Portrait de Fathia

Place de Bab Dzira, près de la mosquée. Il est midi, la chaleur est étouffante : les journées d’octobre sont les plus pénibles de l’année. La première impression qu’on a de cette place qui fourmille de monde est le vacarme des klaxons et la fumée des vieilles voitures. Selon la loi, ces voitures ne devraient plus circuler, mais leurs propriétaires réussissent de manière sans doute légitime d’avoir le droit de circulation.

Au brouhaha des voitures s’ajoutent les voix enragées des conducteurs impatients. Pas très loin du rond point, une bagarre éclate entre deux conducteurs, l’un d’eux a frôlé la voiture de l’autre. Derrière la mosquée, se dressent les cartons des vendeurs ambulants qui se rallient au marché de Bab Falla. Ne vous étonnez pas de voir que la moitié de la rue est occupée par les vendeurs de légumes et de fruits. Ils vantent aux passants leurs marchandises en adoptant des airs différents qui donnent cette atmosphère si particulière des souks.

Des gens qui marchent dans la rue, des voitures garées sur les trottoirs et les vendeurs qui dressent leurs cartons sur toute surface plane, c’est l’ordre de Bab Dzira.

Au milieu de ce remue ménage, on trouve Fathia, la mendiante-mascotte du coin. Elle est ici depuis assez longtemps pour qu’à  présent, on ne touche plus à son carton-chaise près de l’entrée de la mosquée : c’est Sa place. Elle connait bien sa tâche. Et pour l’atteindre, elle sait comment s’y prendre : à  la jeune fille qui passe c’est : « I9awi sa3dek, ma fille, enchalla vous trouverez un mari » au garçon c’est plutôt : « enchalla tu trouve la fille de tes rêves »  au plus vieux c’est du type : « que Dieux soit avec vous, j’espère que vous entreriez au paradis »
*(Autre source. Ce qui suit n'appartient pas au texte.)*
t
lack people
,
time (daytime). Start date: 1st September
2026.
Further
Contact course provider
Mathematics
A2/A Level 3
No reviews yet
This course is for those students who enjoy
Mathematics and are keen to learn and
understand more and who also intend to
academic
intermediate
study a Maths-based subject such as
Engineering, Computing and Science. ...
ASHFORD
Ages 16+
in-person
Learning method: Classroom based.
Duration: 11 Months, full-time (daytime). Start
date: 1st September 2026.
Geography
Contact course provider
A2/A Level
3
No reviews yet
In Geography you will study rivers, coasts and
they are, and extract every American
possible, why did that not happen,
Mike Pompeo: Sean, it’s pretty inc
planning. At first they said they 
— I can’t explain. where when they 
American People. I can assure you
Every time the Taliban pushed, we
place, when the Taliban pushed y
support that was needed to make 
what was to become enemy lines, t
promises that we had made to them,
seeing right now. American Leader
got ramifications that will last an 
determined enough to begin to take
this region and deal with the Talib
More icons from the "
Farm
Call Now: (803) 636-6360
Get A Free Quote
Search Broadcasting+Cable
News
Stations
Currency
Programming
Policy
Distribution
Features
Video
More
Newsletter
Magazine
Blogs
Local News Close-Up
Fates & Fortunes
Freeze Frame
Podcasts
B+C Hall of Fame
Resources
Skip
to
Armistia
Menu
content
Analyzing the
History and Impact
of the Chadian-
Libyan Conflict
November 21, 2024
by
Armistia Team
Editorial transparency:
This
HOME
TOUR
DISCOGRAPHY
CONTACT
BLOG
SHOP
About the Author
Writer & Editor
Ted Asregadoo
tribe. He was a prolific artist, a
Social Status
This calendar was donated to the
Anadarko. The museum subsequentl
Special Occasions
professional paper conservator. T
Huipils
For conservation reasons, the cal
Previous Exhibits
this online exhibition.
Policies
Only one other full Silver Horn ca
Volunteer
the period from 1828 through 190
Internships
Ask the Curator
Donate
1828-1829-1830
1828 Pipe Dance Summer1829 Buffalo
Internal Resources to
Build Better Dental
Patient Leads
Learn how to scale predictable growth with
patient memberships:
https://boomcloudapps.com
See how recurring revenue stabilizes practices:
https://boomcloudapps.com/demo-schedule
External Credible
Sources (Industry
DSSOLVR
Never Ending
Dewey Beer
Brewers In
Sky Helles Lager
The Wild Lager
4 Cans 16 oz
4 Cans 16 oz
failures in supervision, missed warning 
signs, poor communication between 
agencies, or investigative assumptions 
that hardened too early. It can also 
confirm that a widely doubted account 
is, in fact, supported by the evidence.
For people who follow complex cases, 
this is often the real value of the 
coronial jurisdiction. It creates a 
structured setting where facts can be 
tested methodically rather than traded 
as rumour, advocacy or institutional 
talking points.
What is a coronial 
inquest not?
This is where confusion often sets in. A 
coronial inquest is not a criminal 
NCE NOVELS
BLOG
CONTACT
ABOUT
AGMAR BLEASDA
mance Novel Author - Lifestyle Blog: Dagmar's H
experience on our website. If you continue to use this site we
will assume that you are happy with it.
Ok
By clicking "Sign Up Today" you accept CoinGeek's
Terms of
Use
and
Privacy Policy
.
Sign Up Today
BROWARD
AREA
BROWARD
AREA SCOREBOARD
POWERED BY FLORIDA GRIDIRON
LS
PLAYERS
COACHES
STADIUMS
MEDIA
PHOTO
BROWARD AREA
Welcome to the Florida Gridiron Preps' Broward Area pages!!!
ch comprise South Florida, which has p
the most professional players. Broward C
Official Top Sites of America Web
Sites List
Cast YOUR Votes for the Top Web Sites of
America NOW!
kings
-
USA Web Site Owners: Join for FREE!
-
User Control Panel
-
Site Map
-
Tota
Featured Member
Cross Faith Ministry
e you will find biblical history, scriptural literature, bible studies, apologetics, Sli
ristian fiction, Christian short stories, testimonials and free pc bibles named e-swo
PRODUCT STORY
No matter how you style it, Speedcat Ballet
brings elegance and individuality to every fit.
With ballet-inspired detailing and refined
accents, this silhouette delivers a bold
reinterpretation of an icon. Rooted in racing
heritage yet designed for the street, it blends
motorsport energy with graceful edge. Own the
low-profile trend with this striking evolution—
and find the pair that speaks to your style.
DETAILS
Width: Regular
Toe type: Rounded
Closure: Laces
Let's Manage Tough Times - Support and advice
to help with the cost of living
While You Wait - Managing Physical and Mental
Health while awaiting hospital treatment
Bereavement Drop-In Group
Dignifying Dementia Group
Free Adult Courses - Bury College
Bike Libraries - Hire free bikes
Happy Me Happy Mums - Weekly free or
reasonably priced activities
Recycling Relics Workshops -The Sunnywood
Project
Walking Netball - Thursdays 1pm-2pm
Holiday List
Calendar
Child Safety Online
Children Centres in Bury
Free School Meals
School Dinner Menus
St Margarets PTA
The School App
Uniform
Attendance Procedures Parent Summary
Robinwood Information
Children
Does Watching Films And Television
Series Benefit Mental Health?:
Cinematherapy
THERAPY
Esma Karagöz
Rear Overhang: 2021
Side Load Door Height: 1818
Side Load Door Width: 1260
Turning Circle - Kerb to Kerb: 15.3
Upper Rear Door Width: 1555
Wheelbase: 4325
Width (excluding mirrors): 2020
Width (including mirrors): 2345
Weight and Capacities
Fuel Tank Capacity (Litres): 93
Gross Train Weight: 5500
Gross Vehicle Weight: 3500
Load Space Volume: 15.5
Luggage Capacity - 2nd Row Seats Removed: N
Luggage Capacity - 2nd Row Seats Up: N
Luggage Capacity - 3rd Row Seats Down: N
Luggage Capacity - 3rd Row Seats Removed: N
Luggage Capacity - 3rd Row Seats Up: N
D’habitude, c’est assez rentable comme commerce, mais aujourd’hui, ça stagne. Déjà quatorze heures et rien que cinq dinars dans le panier. Si ça continue ainsi, elle n’aura où dormir cette nuit. Elle a déjà goutté de ces nuits sous la belle étoile, et ce n’est pas si romantique qu’on croit : c’est froid, sombre, et terrifiant, il y a les chiens enragé auxquels il faut faire attention, et les ivrognents qui distribuent des coups gratuits ici et là. Non, elle ne subira pas cela, pas aujourd’hui. Elle se mit donc à supplier les passants, à tendre sa main plus haut, à faire paraitre quelques larmes qui ne viennent jamais.

Ohh, ces larmes qu’elle a tant de fois versé étant enfants : devant un magasin de jouet, au pied du lit d’un père agonisant, et puis en cherchant une mère qu’un matin elle ne retrouva pas. Mais aujourd’hui, et après plus de trente ans de tout cela : les larmes sèchent, le cœur se durcit et l’âme perd espoir. Rien ne la tient à présent à  ce monde, que la simple habitude d’y être.

Petit à petit le « clic clac » des pièces de monnaies dans son panier se fait plus fréquent. Elle en compte quinze dinars vers dix-sept heures. Le crépuscule approche, il lui manque encore cinq pour dormir sous un toit, le temps presse. La place se fait de plus en plus vide, les marchands ramassent leurs marchandises, et les gens pressent le pas. « Allah Akber » c’est la prière de Maghreb qui annonce le coucher de soleil. Fathia cherche encore à tirer quelques sou des fidèles pratiquants, lorsqu’un homme, assez corpulent, approche, prend le panier et compte :  « un, deux, dix, quinze, dix huit dinars quatre cents » Silence. Elle est à terre, sale et faible, il est début gros et répugnant. Il prend le panier et se retourne pour s’en aller, « Grâce ! » s’écria-t-elle, il s’arrête, « Mahmoud » poussa-t-elle d’une voix tremblante, il se retourne, elle le perce par des yeux qui, pour la première fois depuis qu’il l’a rencontré, était remplie de je ne sais quel liquide qui luit à la lumière de la lampe du coin. Elle tendit une main hésitante mais ferme, il hésita avant de mettre la sienne dans sa poche, puis sort une clé qu’il déposa sur la paume de la main de Fathia. Ainsi, Mahmoud s’en va, suivie par le regard devenue vide de Fathia, jusqu’à  disparaitre derrière la porte du bar « Elmorjéna ».